Wimbledon: Queen Elizabeth II had the right idea coming to Wimbledon during the first week.
That’s when this year’s tournament produced most of its drama, while the final weekend stuck with a predictable script, thanks to Rafael Nadal and Serena Williams.
Nadal cemented his status as the world’s No. 1 player Sunday, winning his second Wimbledon trophy, eighth Grand Slam championship and second major title in four weeks. He dismantled first-time Grand Slam finalist Tomas Berdych 6-3, 7-5, 6-4.
The top-ranked Williams, who won Wimbledon for the fourth time Saturday, eased through seven rounds without losing a set. Nadal had the more arduous journey, being pushed to five sets in rounds two and three while battling soreness in his right knee that subsided for his later matches.
He made the final look routine, deftly defusing Berdych’s power and dominating pivotal points.
Nadal celebrated with perhaps the first Centre Court somersault in the history of a tournament that dates to 1877. Later, cradling the trophy under that talented left arm, he signed autographs outside the members’ entrance to the All England Club.
The victory extended Nadal’s winning streak at Wimbledon to 14 matches. The Spaniard won the title in 2008, then missed last year’s tournament because of tendinitis in his knees.
“One of the toughest moments in my career, no?” he said during the trophy ceremony. “Amazing for me after a difficult year last year that I can be here.”
While the final weekend went as expected, with a sweep by tennis’ No. 1 players, the first week generated plenty of surprises to go with the queen’s first Wimbledon visit since 1977.

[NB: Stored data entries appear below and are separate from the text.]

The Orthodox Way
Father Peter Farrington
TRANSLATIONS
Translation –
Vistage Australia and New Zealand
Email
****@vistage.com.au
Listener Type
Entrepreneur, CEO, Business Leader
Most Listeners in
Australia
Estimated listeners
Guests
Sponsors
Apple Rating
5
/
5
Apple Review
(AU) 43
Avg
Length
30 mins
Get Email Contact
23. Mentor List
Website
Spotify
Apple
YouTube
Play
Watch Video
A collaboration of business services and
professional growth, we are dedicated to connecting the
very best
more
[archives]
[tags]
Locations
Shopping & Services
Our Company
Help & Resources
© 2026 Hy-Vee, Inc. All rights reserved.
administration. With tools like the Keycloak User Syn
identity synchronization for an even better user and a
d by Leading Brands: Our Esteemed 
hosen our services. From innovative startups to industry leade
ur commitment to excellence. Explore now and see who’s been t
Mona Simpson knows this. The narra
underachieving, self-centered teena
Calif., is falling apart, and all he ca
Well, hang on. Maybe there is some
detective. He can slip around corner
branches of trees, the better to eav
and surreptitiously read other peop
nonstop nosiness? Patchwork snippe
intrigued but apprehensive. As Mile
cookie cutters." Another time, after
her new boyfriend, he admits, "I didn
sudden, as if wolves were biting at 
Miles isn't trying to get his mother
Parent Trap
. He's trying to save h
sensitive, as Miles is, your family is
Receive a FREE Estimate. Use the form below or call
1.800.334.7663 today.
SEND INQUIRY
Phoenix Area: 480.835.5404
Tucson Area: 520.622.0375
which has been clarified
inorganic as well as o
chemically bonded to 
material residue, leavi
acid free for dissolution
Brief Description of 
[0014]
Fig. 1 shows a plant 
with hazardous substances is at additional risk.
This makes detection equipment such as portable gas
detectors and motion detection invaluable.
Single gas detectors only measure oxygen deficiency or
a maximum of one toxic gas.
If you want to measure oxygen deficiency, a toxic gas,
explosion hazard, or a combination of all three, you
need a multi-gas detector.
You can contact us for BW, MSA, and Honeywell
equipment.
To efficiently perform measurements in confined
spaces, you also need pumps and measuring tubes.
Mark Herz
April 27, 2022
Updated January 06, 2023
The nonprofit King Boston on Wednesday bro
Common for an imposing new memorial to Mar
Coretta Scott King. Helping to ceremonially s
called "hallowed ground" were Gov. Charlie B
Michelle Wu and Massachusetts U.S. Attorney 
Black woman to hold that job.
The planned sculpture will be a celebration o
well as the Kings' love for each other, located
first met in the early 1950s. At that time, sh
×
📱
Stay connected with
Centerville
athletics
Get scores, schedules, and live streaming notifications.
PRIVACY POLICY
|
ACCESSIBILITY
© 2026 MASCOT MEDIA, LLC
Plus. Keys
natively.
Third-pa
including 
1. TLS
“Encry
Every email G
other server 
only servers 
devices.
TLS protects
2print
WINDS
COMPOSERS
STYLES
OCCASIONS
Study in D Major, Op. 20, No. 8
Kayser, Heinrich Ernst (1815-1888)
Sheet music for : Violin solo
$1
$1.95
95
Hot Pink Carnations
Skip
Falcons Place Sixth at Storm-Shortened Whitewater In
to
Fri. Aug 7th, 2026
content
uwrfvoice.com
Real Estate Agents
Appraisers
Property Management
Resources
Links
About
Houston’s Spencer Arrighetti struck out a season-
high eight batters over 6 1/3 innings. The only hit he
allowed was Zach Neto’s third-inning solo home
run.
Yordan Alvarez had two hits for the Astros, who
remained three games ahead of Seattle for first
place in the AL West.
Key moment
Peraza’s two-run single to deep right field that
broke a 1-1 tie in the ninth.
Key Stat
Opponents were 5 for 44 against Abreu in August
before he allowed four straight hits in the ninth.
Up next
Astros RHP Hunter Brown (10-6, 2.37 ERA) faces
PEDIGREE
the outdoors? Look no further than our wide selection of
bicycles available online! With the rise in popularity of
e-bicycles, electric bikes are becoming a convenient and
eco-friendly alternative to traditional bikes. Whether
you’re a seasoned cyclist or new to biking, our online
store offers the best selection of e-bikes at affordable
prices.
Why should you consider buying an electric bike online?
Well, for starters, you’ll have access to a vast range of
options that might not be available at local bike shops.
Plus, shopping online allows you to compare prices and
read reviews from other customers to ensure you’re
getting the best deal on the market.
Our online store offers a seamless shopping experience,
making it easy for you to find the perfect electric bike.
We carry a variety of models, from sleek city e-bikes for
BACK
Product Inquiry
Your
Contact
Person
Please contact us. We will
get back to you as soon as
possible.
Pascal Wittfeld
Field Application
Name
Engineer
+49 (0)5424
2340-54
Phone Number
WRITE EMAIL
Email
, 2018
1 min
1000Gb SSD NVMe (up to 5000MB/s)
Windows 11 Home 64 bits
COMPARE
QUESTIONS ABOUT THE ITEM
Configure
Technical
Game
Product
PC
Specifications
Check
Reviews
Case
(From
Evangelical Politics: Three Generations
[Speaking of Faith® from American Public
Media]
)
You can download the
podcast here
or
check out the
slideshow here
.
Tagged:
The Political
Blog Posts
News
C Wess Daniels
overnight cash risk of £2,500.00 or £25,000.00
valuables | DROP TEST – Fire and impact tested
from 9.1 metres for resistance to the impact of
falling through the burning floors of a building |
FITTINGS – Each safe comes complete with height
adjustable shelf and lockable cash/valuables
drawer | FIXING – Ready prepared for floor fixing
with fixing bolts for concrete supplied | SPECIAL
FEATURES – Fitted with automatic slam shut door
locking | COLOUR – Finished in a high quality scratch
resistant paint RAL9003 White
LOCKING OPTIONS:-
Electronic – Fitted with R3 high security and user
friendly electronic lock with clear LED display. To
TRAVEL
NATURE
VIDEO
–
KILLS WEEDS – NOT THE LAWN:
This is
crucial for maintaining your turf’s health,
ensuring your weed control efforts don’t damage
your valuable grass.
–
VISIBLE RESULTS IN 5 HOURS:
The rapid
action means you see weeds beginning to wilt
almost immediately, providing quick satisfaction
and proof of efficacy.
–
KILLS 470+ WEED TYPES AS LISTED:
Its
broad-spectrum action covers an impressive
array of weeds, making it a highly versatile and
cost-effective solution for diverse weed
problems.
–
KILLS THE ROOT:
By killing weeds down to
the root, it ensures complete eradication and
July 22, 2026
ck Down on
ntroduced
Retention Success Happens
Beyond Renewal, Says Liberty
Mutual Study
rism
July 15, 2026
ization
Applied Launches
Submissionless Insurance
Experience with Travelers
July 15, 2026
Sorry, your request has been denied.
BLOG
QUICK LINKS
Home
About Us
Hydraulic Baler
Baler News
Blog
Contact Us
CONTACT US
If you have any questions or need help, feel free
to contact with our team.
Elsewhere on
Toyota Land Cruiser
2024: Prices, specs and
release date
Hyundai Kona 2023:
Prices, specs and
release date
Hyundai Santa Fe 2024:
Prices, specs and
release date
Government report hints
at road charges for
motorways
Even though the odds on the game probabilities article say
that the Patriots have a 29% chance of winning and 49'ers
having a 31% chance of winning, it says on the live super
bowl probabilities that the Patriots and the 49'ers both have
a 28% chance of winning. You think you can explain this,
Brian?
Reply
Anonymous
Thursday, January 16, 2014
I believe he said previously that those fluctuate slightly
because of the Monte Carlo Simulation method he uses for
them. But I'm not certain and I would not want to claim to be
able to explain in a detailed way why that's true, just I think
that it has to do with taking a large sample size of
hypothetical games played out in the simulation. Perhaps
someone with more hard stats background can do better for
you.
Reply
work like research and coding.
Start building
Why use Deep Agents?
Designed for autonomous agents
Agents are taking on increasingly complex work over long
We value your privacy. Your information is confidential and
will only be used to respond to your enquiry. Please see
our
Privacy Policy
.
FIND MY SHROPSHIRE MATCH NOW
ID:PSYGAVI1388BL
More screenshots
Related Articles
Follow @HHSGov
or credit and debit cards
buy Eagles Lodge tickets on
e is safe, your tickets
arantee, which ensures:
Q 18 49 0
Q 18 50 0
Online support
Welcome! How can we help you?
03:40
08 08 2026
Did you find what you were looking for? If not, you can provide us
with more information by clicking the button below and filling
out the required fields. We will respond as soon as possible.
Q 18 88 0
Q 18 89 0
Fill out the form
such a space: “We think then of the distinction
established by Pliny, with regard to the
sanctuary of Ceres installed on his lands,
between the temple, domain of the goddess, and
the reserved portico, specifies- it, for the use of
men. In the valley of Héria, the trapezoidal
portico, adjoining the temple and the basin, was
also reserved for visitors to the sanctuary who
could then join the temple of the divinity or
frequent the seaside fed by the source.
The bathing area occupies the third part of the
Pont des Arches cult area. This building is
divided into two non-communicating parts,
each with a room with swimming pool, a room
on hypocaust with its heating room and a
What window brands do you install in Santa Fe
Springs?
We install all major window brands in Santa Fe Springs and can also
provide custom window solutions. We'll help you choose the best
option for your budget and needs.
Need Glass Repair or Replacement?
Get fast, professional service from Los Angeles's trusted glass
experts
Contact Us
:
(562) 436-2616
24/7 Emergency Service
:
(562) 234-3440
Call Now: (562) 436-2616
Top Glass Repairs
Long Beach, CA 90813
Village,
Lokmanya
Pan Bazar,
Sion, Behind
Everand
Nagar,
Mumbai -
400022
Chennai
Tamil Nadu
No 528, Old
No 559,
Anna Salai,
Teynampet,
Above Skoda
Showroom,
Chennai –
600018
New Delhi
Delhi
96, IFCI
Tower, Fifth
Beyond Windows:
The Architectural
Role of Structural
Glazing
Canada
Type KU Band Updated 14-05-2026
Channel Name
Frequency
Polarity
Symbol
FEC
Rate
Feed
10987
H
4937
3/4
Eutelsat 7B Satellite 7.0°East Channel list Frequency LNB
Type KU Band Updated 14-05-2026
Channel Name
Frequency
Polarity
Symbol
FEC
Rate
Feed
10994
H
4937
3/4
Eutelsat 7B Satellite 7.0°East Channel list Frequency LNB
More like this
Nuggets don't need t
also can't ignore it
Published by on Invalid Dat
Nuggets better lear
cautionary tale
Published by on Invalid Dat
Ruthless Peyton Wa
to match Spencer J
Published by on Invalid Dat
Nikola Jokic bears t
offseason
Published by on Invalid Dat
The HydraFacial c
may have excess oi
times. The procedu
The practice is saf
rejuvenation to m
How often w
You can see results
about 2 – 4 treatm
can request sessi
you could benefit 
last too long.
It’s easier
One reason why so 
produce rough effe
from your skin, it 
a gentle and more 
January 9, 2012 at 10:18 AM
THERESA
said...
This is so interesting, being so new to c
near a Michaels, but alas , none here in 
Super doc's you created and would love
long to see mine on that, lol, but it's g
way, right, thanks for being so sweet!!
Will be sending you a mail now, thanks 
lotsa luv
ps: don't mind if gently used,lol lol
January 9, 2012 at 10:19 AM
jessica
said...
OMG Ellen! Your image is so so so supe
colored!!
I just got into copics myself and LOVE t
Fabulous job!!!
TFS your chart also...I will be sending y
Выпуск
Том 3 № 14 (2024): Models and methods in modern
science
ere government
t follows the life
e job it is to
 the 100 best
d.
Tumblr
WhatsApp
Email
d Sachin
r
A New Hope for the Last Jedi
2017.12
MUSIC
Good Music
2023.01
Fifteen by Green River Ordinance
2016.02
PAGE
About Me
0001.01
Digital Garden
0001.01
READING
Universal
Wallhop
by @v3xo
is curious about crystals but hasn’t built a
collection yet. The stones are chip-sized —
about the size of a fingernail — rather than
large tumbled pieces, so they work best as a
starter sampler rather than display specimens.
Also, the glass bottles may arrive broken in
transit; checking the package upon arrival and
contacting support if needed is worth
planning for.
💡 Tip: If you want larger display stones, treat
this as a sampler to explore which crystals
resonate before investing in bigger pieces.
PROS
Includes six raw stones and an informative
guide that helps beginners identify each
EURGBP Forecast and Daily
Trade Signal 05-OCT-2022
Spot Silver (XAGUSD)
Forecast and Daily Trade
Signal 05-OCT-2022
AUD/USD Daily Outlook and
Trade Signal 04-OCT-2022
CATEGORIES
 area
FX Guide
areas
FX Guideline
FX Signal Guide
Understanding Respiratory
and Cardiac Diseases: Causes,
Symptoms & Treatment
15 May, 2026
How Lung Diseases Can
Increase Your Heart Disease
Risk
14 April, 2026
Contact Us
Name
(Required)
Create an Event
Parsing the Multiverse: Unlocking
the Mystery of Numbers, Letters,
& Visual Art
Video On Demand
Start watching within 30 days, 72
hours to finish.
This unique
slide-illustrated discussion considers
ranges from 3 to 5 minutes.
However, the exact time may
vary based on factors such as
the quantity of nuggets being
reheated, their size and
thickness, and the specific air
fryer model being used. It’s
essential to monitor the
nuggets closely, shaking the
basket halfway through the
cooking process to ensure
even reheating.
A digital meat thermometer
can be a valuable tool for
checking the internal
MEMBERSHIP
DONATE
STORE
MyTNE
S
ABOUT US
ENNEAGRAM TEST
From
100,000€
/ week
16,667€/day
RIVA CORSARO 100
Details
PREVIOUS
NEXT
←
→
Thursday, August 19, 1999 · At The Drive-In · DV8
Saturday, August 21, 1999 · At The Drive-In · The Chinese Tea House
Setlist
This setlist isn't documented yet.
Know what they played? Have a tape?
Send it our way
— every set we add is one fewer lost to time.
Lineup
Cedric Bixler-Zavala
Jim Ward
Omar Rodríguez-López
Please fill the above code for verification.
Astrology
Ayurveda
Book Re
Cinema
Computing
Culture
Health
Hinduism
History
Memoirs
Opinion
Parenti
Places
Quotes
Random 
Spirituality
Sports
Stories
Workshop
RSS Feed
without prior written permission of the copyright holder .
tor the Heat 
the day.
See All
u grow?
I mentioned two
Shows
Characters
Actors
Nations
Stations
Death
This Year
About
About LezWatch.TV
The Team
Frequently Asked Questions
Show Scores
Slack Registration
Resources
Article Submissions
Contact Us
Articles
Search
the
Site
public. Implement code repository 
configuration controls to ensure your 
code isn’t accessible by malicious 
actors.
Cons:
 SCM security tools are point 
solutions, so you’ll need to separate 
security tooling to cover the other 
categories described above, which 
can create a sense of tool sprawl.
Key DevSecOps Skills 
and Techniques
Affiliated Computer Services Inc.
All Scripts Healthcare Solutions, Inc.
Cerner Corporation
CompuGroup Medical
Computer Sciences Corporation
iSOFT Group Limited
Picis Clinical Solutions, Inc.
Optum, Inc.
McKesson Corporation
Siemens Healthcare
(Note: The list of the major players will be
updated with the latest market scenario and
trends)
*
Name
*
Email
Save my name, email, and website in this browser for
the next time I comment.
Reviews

Besides Nadal’s close calls, there was a narrow escape for top-seeded Roger Federer, who was three points from defeat in the opening Centre Court match, and there was the longest match in tennis history. John Isner needed three days to beat Nicolas Mahut, winning the fifth set 70-68, creating such a sustained buzz Nadal was still talking about the match after his final.
“Unbelievable,” he said. “They show amazing good spirit for the crowd, for the young people, because the attitude was very positive and fighting a lot every point, like for 10 hours or 11 hours. Just amazing.”
Nadal’s title run on the heels of his fifth French Open championship was impressive, too.
In 2008, Nadal became the first player since Bjorn Borg in 1980 to sweep both majors. Federer pulled off the sweep last year, and now Nadal has done it twice.
“It didn’t happen since Borg,” Nadal said. “Now last three years it happens. How crazy is the life?”
While Spanish players were long considered clay-court specialists who couldn’t adapt to faster surfaces, Nadal spoke from the start of his career about wanting to do well at Wimbledon. Two years ago he became the first Spanish man to win Wimbledon since Manuel Santana in 1966, and now he’s the first Spanish man to win it twice.
“To play here for me was all my life a big goal,” Nadal said. “If you really want to play well on one surface and you are a good player, I think in the end you’re going to find a way.”
Nadal’s zeal was evident before the final began. He walked onto the Centre Court lawn holding a racket, eager to start swinging.
The No. 12-seeded Berdych upset Federer in the quarterfinals but couldn’t duplicate that performance, and a handful of points were his downfall. Nadal converted four of six break-point chances, and saved all four break points he faced.
“The biggest difference between us was that when he got a chance, he just took it,” Berdych said. “That just shows how strong he is.”
The gap between Nadal and the rest of the men’s tour widens. This week Novak Djokovic supplants Federer at No. 2 in the rankings, but the Serb hasn’t reached a Grand Slam final since winning his only major title at the 2008 Australian Open. Federer, now No. 3, has gone five months without a tournament title since winning this year’s Australian Open.
Nadal, meanwhile, is 31-1 with five titles since mid-April.
As the winner of eight major championships, he’s tied with such greats as Andre Agassi, Jimmy Connors and Ivan Lendl, but Nadal still seeks a breakthrough at the US Open. He has won other hard court tournaments, including the Australian Open, but his grinding style of play takes a toll on his body, especially his troublesome knees, and he has never been at a peak for the year’s final major tournament.
He lost in the semifinals the past two years and has yet to reach a final. Barely two hours after his latest London win, he wasn’t quite ready to start thinking about New York.
“For sure the US Open is going to be one of my goals for rest of my career,” he said. “But right now it’s to enjoy the beach, fishing, golf, friends, party and Mallorca.”